Brief>
The entries below contain a line with "Client Relationship Summary" and a line with "Planning, Inc. owns". Retype exactly everything from the first down to the second, both included, and nothing else.

Task material>
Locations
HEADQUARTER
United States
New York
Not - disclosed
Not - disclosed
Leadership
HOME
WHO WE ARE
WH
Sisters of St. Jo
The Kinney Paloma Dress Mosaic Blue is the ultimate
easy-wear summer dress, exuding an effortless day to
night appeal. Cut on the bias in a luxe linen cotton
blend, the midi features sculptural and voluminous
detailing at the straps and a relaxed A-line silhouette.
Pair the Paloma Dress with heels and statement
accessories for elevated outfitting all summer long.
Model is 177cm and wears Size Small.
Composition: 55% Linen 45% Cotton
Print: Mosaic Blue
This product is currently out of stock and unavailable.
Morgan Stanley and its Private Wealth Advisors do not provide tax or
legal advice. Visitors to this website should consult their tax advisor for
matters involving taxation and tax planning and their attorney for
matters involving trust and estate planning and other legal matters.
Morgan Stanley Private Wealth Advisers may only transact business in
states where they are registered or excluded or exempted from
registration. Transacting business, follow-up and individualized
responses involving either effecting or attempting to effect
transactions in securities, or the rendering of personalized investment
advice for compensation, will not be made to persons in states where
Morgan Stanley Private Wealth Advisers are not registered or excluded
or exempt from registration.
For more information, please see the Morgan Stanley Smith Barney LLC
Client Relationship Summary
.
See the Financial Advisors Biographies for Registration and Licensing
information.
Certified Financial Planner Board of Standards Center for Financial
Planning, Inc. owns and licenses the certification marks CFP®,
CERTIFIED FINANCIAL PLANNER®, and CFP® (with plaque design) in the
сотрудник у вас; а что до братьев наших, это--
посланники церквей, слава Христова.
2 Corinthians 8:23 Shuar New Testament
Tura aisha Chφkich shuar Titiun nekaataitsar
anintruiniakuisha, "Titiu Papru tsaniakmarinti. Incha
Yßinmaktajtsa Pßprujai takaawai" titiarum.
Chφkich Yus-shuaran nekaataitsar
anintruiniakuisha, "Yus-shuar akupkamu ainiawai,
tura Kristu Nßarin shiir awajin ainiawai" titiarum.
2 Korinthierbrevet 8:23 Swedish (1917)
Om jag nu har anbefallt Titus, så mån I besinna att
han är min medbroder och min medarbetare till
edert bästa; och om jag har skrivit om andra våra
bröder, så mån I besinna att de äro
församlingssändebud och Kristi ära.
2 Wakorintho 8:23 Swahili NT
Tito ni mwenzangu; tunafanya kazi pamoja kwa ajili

Response to this task>
Client Relationship Summary
.
See the Financial Advisors Biographies for Registration and Licensing
information.
Certified Financial Planner Board of Standards Center for Financial
Planning, Inc. owns and licenses the certification marks CFP®,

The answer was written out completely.